* [WHAT IS BEING ASKED] Below are records with pictures. Reproduce exactly the lines from the line with "Service Area" to the line with "Briefly News' Telegram channel!", inclusive, and leave each picture out.

(Beginning of INFORMATION)

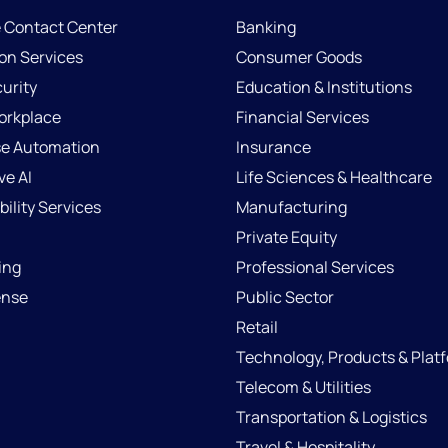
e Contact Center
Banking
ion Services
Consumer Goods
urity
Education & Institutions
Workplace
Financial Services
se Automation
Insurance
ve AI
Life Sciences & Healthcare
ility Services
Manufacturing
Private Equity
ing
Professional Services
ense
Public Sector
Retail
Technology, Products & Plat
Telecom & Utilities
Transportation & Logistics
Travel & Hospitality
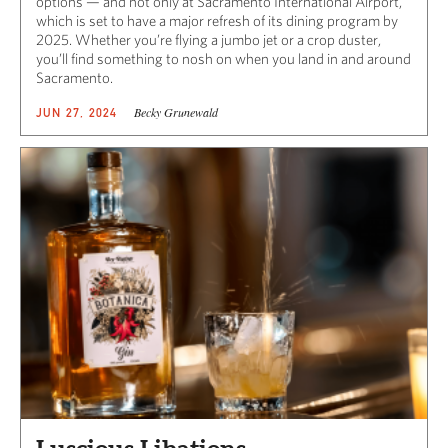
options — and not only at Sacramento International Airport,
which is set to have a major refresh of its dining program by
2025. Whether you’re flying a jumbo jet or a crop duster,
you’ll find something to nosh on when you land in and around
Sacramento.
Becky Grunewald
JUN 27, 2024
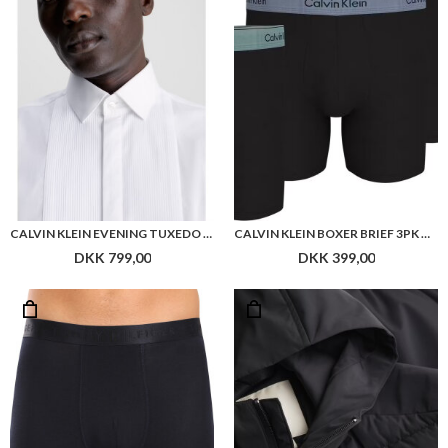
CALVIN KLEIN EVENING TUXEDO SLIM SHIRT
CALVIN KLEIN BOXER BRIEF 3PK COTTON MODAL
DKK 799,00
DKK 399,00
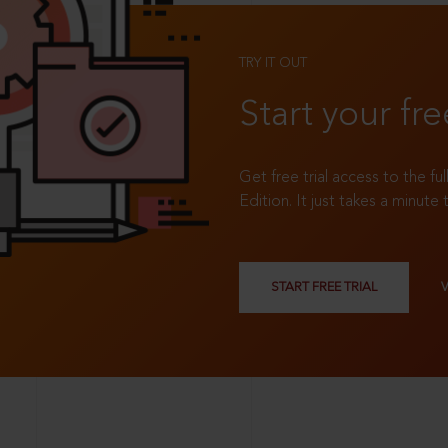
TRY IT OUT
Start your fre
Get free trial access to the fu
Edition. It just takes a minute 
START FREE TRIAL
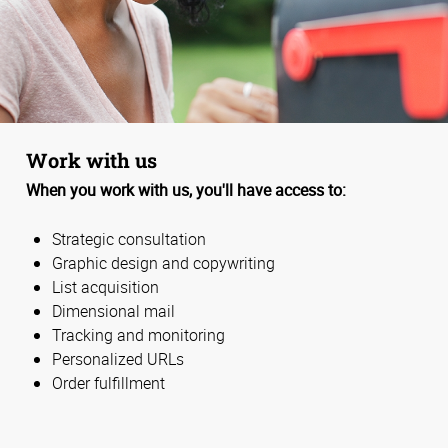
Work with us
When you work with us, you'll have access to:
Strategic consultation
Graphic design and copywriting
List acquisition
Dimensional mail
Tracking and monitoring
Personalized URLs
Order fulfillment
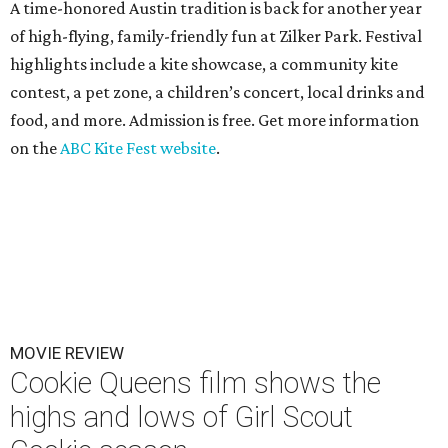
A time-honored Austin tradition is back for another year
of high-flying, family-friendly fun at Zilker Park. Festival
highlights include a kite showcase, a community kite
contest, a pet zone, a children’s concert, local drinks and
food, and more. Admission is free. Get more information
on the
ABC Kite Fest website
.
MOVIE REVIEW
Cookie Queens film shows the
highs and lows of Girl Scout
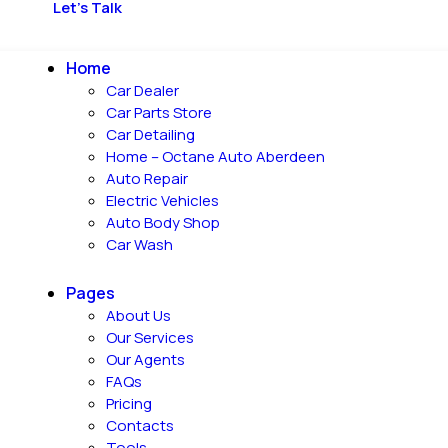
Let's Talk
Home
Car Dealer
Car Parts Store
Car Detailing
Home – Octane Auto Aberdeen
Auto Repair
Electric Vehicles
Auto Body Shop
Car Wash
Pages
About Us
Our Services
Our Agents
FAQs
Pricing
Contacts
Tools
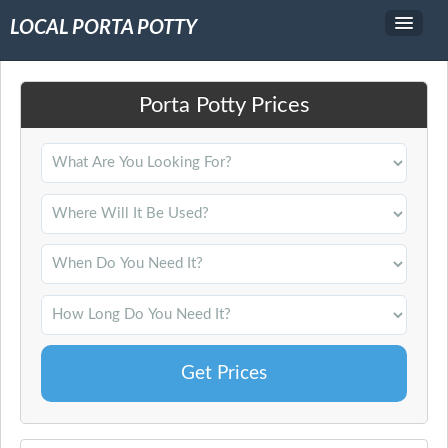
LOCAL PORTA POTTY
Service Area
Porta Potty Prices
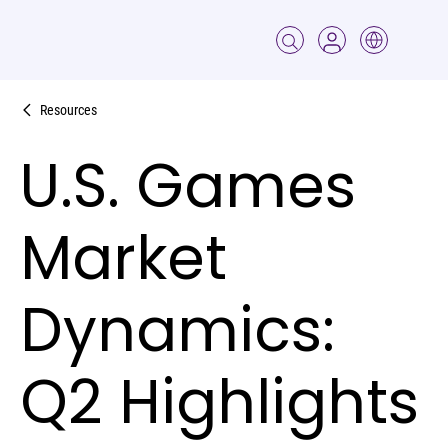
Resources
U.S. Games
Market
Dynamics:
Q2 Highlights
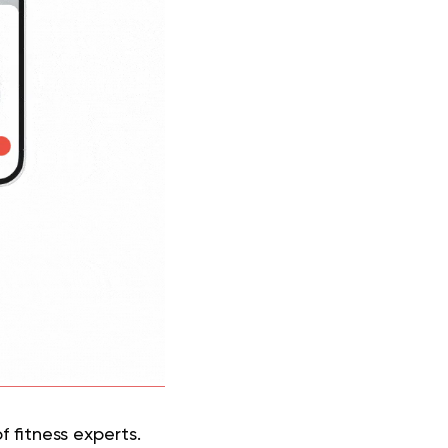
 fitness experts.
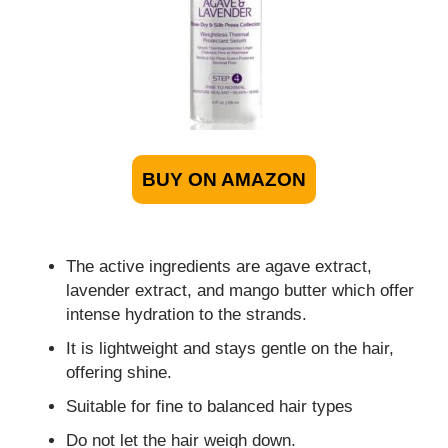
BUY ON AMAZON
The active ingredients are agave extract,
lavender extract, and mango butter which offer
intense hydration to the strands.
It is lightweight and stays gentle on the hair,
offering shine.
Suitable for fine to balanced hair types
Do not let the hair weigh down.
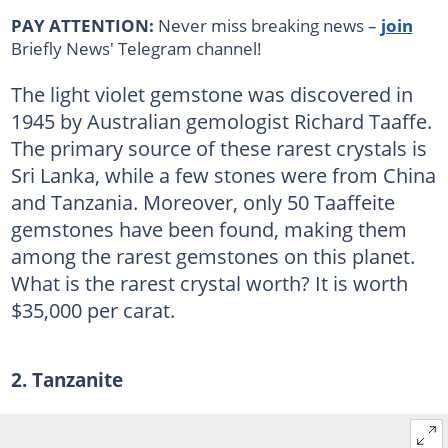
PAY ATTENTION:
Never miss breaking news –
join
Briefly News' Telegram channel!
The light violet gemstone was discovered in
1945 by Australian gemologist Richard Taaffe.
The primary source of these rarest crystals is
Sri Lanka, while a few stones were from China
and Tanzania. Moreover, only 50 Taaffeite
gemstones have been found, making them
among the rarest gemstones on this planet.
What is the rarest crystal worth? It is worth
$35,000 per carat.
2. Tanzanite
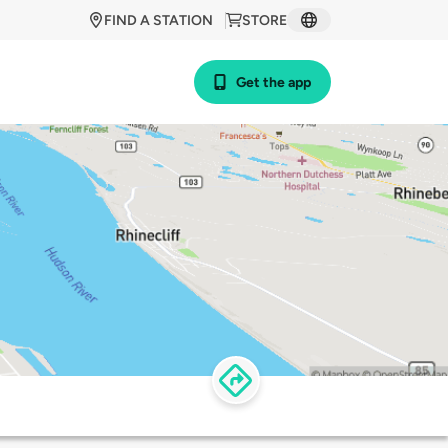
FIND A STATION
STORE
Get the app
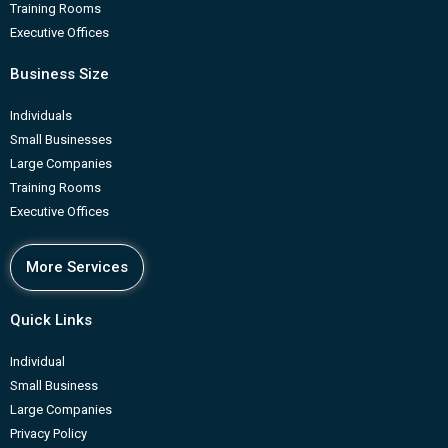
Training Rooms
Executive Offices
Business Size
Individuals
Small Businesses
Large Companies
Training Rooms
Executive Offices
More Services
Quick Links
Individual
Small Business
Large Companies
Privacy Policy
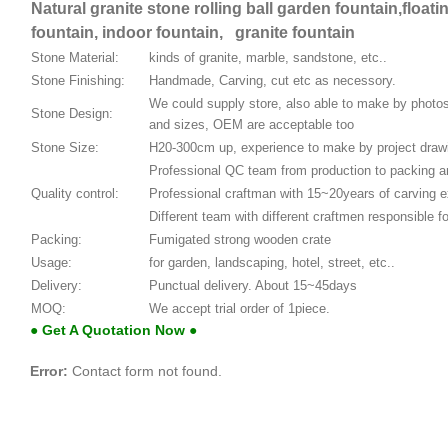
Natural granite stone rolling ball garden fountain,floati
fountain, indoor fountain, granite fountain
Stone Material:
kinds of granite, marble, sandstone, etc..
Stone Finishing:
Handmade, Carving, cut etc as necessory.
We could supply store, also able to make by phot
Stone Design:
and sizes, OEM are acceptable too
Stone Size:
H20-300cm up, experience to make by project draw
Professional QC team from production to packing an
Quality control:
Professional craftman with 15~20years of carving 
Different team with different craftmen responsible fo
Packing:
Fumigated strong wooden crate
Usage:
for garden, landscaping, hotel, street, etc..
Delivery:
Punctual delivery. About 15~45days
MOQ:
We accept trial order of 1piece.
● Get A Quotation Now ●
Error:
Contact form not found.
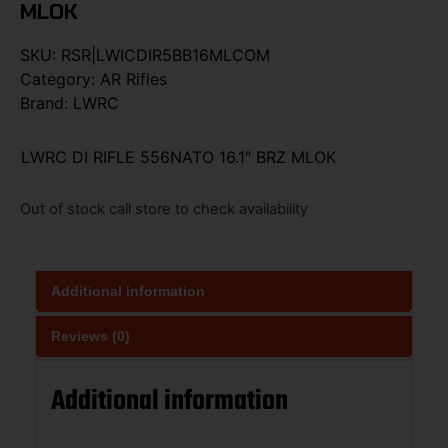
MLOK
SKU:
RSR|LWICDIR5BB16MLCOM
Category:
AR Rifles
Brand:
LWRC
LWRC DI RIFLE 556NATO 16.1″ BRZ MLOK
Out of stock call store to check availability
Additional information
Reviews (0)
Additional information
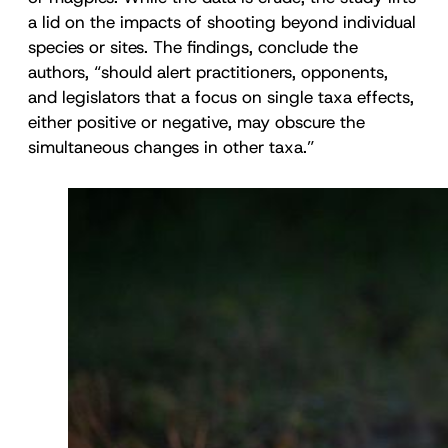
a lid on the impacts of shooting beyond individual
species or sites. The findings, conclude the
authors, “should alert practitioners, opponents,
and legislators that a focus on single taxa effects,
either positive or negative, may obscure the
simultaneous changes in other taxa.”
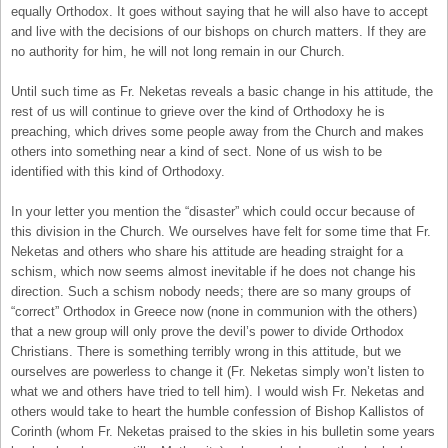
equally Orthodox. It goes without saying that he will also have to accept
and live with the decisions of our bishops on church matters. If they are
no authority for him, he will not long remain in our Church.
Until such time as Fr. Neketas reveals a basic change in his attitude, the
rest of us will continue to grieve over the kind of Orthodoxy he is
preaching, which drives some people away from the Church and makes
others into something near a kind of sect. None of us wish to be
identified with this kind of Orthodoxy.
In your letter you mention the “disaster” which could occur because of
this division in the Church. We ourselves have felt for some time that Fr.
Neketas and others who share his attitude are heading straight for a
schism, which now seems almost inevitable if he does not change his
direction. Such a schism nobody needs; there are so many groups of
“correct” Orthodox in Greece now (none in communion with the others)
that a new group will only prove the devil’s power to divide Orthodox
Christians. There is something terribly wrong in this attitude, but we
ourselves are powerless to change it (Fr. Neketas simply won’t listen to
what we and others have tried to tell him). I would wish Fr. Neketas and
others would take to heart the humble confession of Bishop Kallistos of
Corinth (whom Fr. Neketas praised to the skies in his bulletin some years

(End of INFORMATION)

* [RESPONSE]
Service Area
Porta Potty Prices
Resources
U.S. Games
Market
Dynamics:
Q2 Highlights
 fitness experts.
BUY ON AMAZON
The active ingredients are agave extract,
lavender extract, and mango butter which offer
intense hydration to the strands.
It is lightweight and stays gentle on the hair,
offering shine.
Suitable for fine to balanced hair types
Do not let the hair weigh down.
PAY ATTENTION:
Never miss breaking news –
join
Briefly News' Telegram channel!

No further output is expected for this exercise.